#### [How to complete this task]
All that should be output is the block of lines below from the line with "and while initial versions were slow and the" to the line with "Brushes News", both included, exactly as written.

#### [The input]
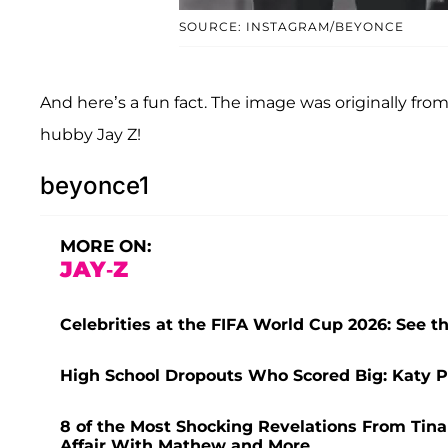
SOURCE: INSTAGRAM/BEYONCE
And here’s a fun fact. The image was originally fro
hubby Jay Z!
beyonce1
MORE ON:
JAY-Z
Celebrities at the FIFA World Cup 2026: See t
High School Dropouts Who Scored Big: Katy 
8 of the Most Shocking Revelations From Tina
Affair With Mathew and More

---

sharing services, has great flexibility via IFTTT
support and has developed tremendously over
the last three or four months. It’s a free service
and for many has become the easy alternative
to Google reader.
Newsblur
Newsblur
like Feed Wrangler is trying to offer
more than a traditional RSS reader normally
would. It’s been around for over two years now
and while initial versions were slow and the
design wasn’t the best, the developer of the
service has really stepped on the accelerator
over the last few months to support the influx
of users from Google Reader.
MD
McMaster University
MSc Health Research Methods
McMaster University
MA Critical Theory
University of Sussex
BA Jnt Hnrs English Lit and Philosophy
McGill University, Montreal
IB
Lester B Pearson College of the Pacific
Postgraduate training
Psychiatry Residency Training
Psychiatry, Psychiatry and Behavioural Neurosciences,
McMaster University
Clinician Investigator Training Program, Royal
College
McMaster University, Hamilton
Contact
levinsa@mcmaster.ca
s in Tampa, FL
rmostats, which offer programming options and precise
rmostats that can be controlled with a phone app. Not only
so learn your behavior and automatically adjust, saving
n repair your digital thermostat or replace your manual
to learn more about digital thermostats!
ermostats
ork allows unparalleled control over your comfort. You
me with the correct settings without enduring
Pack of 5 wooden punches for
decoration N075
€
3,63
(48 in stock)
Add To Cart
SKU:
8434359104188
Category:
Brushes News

#### [Exercise answer]
and while initial versions were slow and the
design wasn’t the best, the developer of the
service has really stepped on the accelerator
over the last few months to support the influx
of users from Google Reader.
MD
McMaster University
MSc Health Research Methods
McMaster University
MA Critical Theory
University of Sussex
BA Jnt Hnrs English Lit and Philosophy
McGill University, Montreal
IB
Lester B Pearson College of the Pacific
Postgraduate training
Psychiatry Residency Training
Psychiatry, Psychiatry and Behavioural Neurosciences,
McMaster University
Clinician Investigator Training Program, Royal
College
McMaster University, Hamilton
Contact
levinsa@mcmaster.ca
s in Tampa, FL
rmostats, which offer programming options and precise
rmostats that can be controlled with a phone app. Not only
so learn your behavior and automatically adjust, saving
n repair your digital thermostat or replace your manual
to learn more about digital thermostats!
ermostats
ork allows unparalleled control over your comfort. You
me with the correct settings without enduring
Pack of 5 wooden punches for
decoration N075
€
3,63
(48 in stock)
Add To Cart
SKU:
8434359104188
Category:
Brushes News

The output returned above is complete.